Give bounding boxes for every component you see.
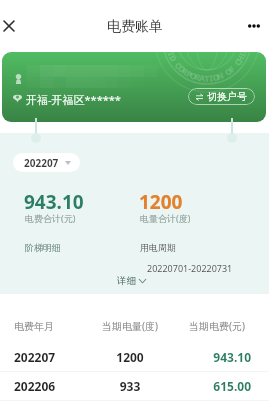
button[interactable]: Close bbox=[0, 8, 27, 44]
button[interactable]: 详细 bbox=[115, 273, 148, 289]
staticText: 202207 bbox=[24, 156, 59, 170]
staticText: 202206 bbox=[14, 378, 86, 394]
staticText: 电费年月 bbox=[14, 320, 86, 333]
staticText: 当期电费(元) bbox=[174, 319, 260, 333]
button[interactable]: 202207 bbox=[0, 343, 269, 372]
staticText: 切换户号 bbox=[207, 90, 247, 103]
button[interactable]: 202206 bbox=[0, 372, 269, 401]
staticText: 电量合计(度) bbox=[140, 212, 191, 224]
staticText: 电费合计(元) bbox=[25, 212, 76, 224]
button[interactable]: 切换户号 bbox=[188, 88, 255, 105]
staticText: 详细 bbox=[117, 275, 136, 287]
button[interactable]: More options bbox=[236, 8, 269, 44]
staticText: 615.00 bbox=[174, 378, 251, 394]
staticText: 用电周期 bbox=[140, 242, 176, 253]
staticText: 1200 bbox=[139, 189, 183, 215]
staticText: 当期电量(度) bbox=[86, 319, 174, 333]
staticText: 202207 bbox=[14, 349, 86, 365]
staticText: 开福-开福区****** bbox=[26, 92, 121, 107]
button[interactable]: 阶梯明细 bbox=[25, 242, 61, 253]
button[interactable]: 202207 bbox=[13, 153, 80, 172]
staticText: 933 bbox=[86, 378, 174, 394]
staticText: 1200 bbox=[86, 349, 174, 365]
staticText: 20220701-20220731 bbox=[147, 262, 233, 274]
staticText: 电费账单 bbox=[107, 18, 163, 36]
staticText: 943.10 bbox=[174, 349, 251, 365]
staticText: 943.10 bbox=[24, 189, 84, 215]
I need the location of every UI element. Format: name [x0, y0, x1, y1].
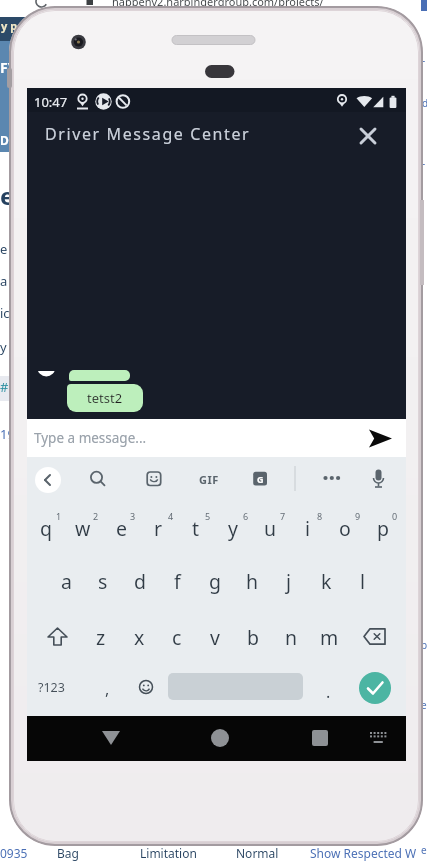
button[interactable]: j [272, 560, 306, 602]
button[interactable]: ?123 [29, 667, 73, 707]
staticText: 4 [168, 510, 174, 522]
staticText: ic [0, 304, 10, 322]
button[interactable] [366, 467, 390, 491]
button[interactable]: y [216, 507, 250, 549]
staticText: x [134, 624, 145, 651]
button[interactable]: Type a message... [27, 419, 406, 457]
button[interactable] [354, 122, 382, 150]
button[interactable]: h [235, 560, 269, 602]
staticText: d [134, 568, 146, 595]
button[interactable]: a [49, 560, 83, 602]
staticText: 10:47 [34, 93, 68, 111]
button[interactable]: b [236, 616, 270, 658]
button[interactable] [132, 673, 160, 701]
button[interactable]: t [179, 507, 213, 549]
button[interactable] [94, 721, 128, 755]
staticText: y [0, 338, 7, 356]
button[interactable] [86, 467, 110, 491]
button[interactable] [317, 467, 341, 491]
staticText: r [154, 515, 163, 542]
staticText: e [0, 240, 8, 258]
button[interactable]: o [328, 507, 362, 549]
staticText: q [40, 515, 52, 542]
staticText: happenv2.harbingergroup.com/projects/ [112, 0, 324, 9]
button[interactable] [203, 721, 237, 755]
button[interactable]: x [122, 616, 156, 658]
staticText: z [96, 624, 106, 651]
staticText: h [246, 568, 259, 595]
button[interactable] [35, 467, 61, 493]
button[interactable]: w [66, 507, 100, 549]
staticText: t [192, 515, 200, 542]
button[interactable]: u [253, 507, 287, 549]
button[interactable]: GIF [197, 467, 221, 491]
button[interactable]: l [346, 560, 380, 602]
button[interactable]: z [84, 616, 118, 658]
button[interactable]: r [141, 507, 175, 549]
staticText: - [422, 53, 426, 67]
button[interactable] [248, 467, 272, 491]
staticText: a [61, 568, 72, 595]
staticText: ed [421, 843, 427, 857]
button[interactable]: s [86, 560, 120, 602]
button[interactable]: i [291, 507, 325, 549]
staticText: y [228, 515, 238, 542]
staticText: m [320, 624, 339, 651]
staticText: f [174, 568, 181, 595]
button[interactable]: , [97, 670, 117, 708]
staticText: p [377, 515, 389, 542]
button[interactable] [303, 721, 337, 755]
staticText: . [326, 681, 331, 703]
staticText: a [0, 272, 8, 290]
staticText: y p [1, 18, 18, 33]
staticText: FY [0, 58, 17, 77]
staticText: u [264, 515, 277, 542]
staticText: G [257, 473, 264, 485]
button[interactable]: e [104, 507, 138, 549]
staticText: n [285, 624, 298, 651]
staticText: i [305, 515, 311, 542]
button[interactable]: g [198, 560, 232, 602]
button[interactable]: d [123, 560, 157, 602]
staticText: s [98, 568, 108, 595]
staticText: Limitation [140, 845, 197, 861]
staticText: Bag [57, 845, 79, 861]
staticText: Show Respected W [310, 845, 417, 861]
button[interactable]: . [318, 675, 338, 709]
button[interactable] [142, 467, 166, 491]
staticText: - [422, 156, 426, 170]
staticText: v [210, 624, 220, 651]
staticText: g [209, 568, 221, 595]
button[interactable] [39, 616, 75, 656]
staticText: k [321, 568, 332, 595]
staticText: o [339, 515, 351, 542]
staticText: Normal [236, 845, 279, 861]
staticText: b [247, 624, 259, 651]
button[interactable] [363, 422, 397, 454]
staticText: 0935 [0, 845, 28, 861]
staticText: 6 [243, 510, 249, 522]
staticText: w [75, 515, 91, 542]
staticText: l [360, 568, 366, 595]
staticText: pl [421, 638, 427, 652]
button[interactable] [365, 724, 391, 752]
button[interactable]: p [366, 507, 400, 549]
button[interactable]: m [312, 616, 346, 658]
staticText: 3 [130, 510, 136, 522]
button[interactable]: v [198, 616, 232, 658]
staticText: 9 [355, 510, 361, 522]
button[interactable] [356, 616, 394, 656]
staticText: 8 [317, 510, 323, 522]
button[interactable]: f [160, 560, 194, 602]
button[interactable]: c [160, 616, 194, 658]
staticText: Type a message... [34, 429, 147, 447]
staticText: 2 [93, 510, 99, 522]
staticText: j [286, 568, 292, 595]
staticText: es [0, 179, 27, 212]
button[interactable]: k [309, 560, 343, 602]
staticText: 0 [392, 510, 398, 522]
button[interactable]: n [274, 616, 308, 658]
button[interactable]: q [29, 507, 63, 549]
button[interactable] [359, 672, 391, 704]
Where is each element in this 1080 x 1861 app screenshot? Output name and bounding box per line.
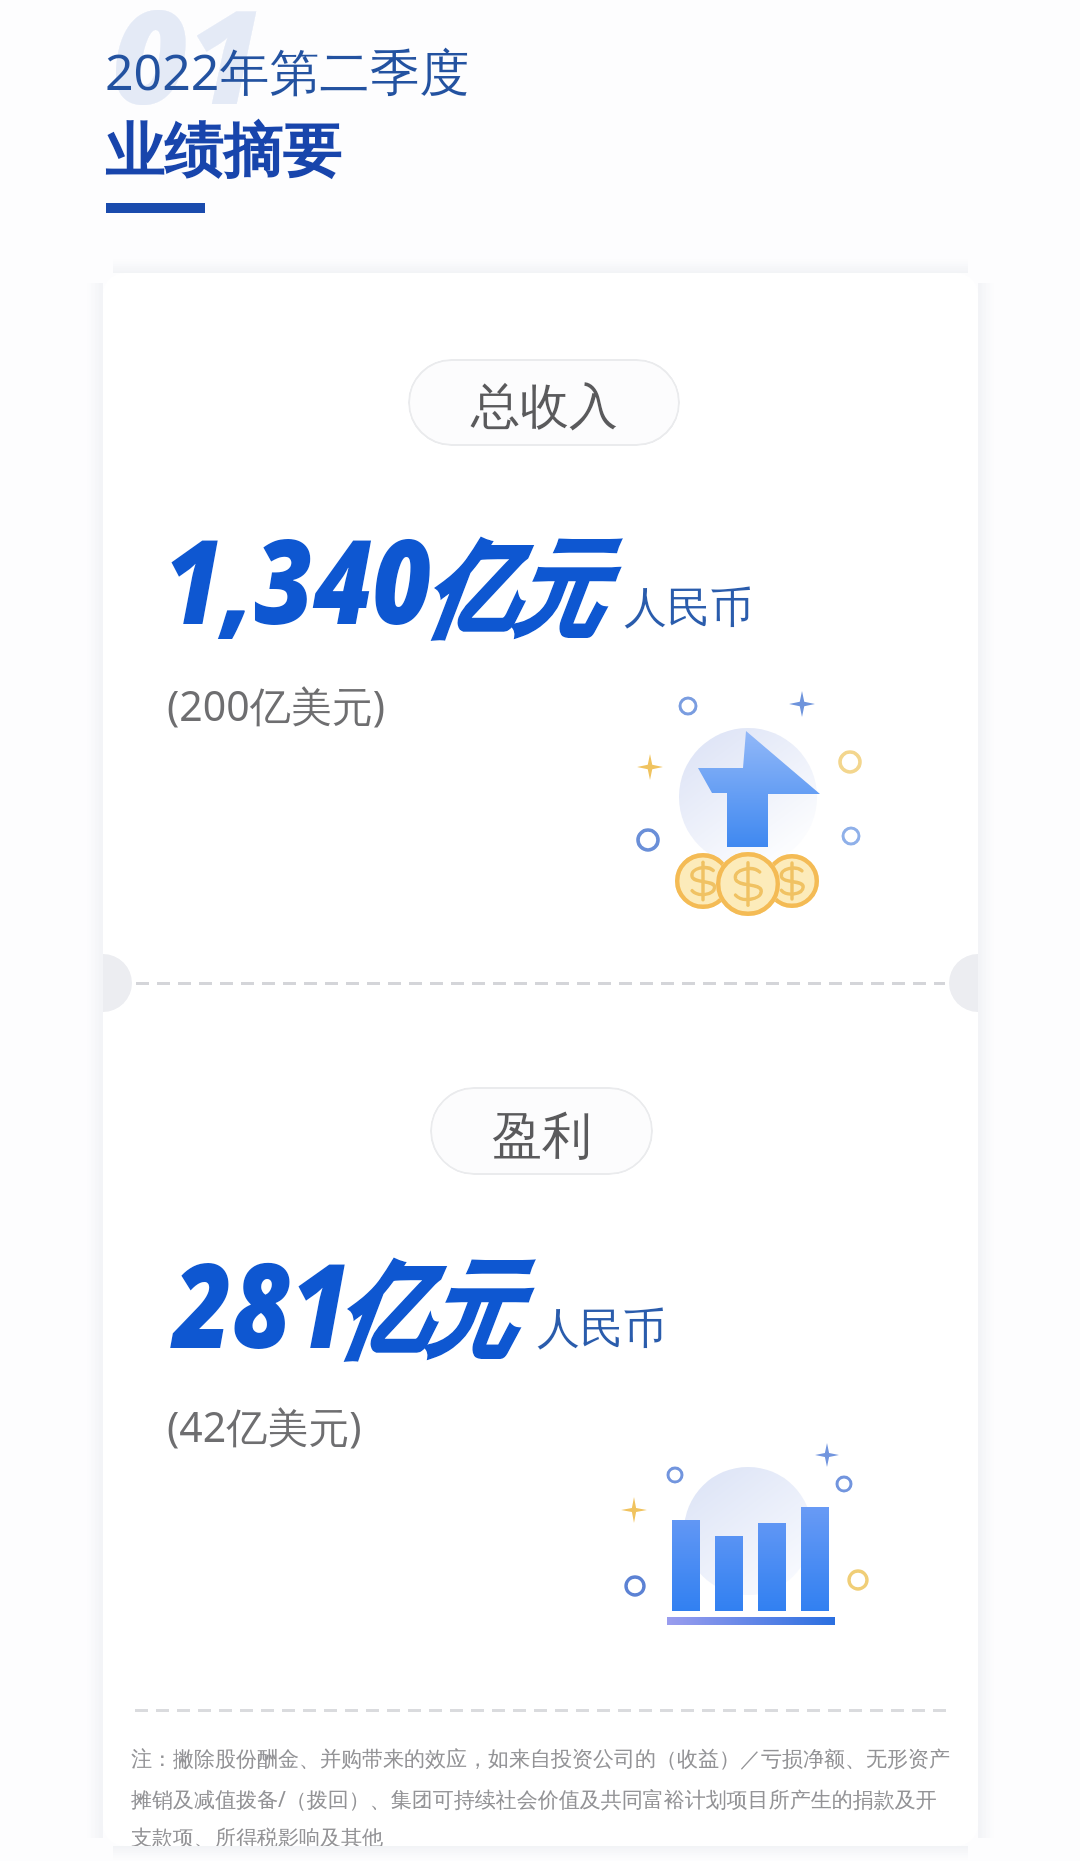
staticText: 盈利 bbox=[492, 1105, 592, 1168]
staticText: 1,340 bbox=[164, 499, 432, 658]
button[interactable]: 盈利 281亿元人民币 bbox=[103, 985, 978, 1707]
staticText: 人民币 bbox=[537, 1302, 666, 1356]
staticText: (200亿美元) bbox=[167, 677, 385, 733]
staticText: 注：撇除股份酬金、并购带来的效应，如来自投资公司的（收益）／亏损净额、无形资产摊… bbox=[131, 1746, 953, 1846]
staticText: 亿元 bbox=[425, 526, 600, 656]
staticText: 亿元 bbox=[338, 1247, 513, 1377]
button[interactable]: 盈利 bbox=[430, 1087, 653, 1175]
other: Growth arrow with coins and bar chart il… bbox=[0, 0, 1080, 1861]
staticText: 281 bbox=[173, 1223, 350, 1382]
button[interactable]: 总收入 bbox=[408, 359, 680, 446]
staticText: 2022年第二季度 bbox=[105, 37, 470, 105]
staticText: 人民币 bbox=[624, 581, 753, 635]
staticText: 业绩摘要 bbox=[105, 114, 341, 188]
staticText: 01 bbox=[112, 0, 263, 142]
button[interactable]: 总收入 1,340亿元人民币 bbox=[103, 273, 978, 983]
staticText: 总收入 bbox=[471, 376, 618, 438]
staticText: (42亿美元) bbox=[167, 1398, 362, 1454]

——————————

__WORK TO COMPLETE__
Go through the listing and copy each line that includes the string "bounding".

__ANSWER SECTION__
Give bounding boxes for every component you see.
Where is each element in this 1080 x 1861 app screenshot? Output name and bounding box per line.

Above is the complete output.